#### Work to be completed:
What is the number of lines in the entries that contain "збройних"? Reply with that number only.

[Items from a dataset]

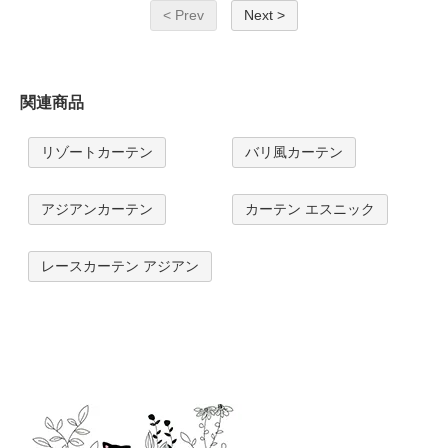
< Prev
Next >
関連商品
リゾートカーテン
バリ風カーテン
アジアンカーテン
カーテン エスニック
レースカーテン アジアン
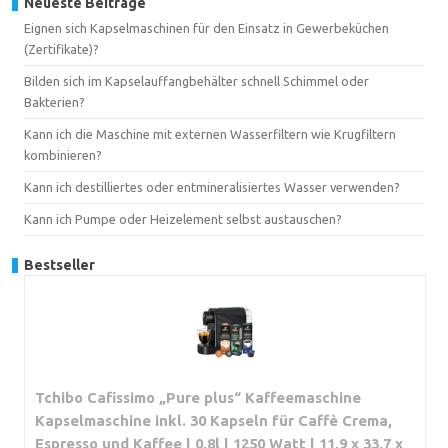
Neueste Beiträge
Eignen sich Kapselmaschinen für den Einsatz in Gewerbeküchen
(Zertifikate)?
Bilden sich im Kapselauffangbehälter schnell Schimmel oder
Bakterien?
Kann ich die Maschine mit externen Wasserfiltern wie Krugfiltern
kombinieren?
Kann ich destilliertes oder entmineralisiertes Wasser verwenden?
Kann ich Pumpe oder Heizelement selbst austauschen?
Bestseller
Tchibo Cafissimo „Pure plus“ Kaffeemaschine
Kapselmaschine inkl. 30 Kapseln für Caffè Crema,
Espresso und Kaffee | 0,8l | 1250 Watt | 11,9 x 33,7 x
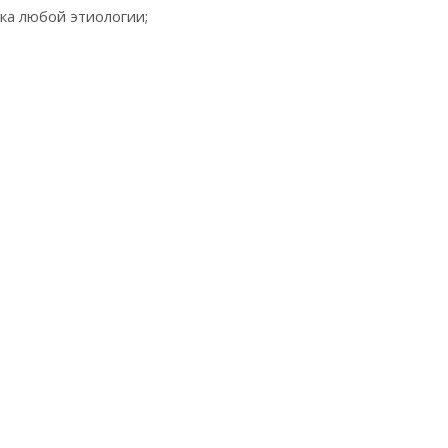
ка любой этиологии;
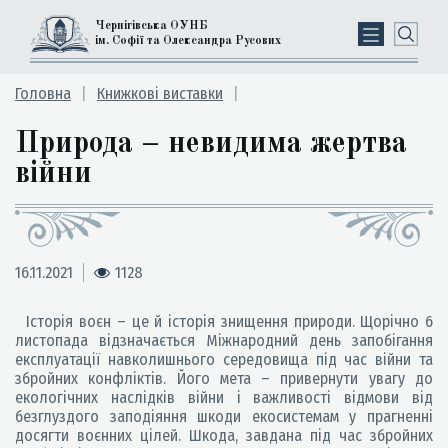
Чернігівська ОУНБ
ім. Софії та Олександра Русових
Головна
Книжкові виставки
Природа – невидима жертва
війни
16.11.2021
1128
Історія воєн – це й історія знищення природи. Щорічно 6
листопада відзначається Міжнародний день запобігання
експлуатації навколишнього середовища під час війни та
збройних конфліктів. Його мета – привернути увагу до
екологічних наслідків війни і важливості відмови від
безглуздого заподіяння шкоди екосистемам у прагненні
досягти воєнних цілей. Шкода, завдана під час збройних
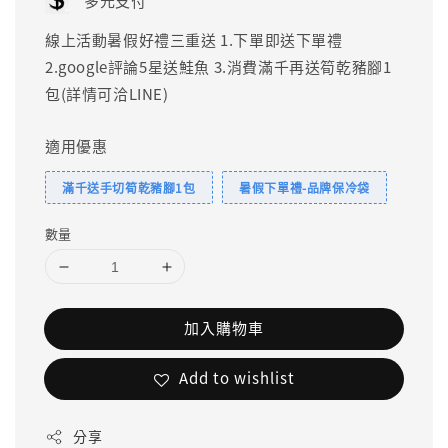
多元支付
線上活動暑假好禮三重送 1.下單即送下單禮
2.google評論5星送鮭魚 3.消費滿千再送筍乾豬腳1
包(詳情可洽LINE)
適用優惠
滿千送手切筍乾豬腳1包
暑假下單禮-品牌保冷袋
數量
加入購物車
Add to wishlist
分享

==

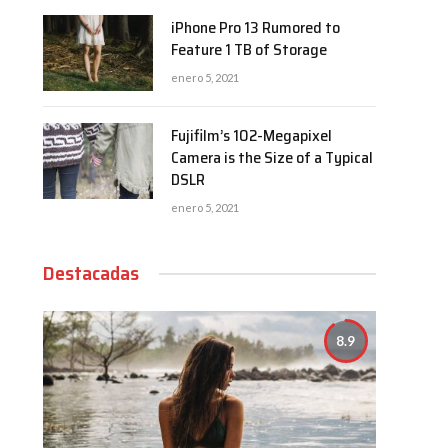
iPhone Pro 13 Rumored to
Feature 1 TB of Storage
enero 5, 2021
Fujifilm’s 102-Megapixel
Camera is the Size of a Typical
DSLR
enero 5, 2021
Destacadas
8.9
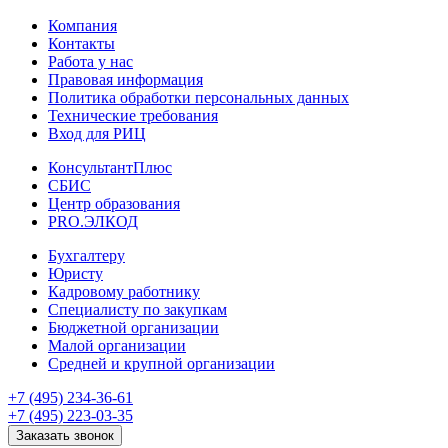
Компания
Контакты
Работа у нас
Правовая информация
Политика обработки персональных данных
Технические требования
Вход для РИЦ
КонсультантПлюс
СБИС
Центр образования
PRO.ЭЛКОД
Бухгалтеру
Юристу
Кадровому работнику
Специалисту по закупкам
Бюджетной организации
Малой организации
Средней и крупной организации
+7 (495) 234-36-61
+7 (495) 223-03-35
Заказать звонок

#### Result of this task:
2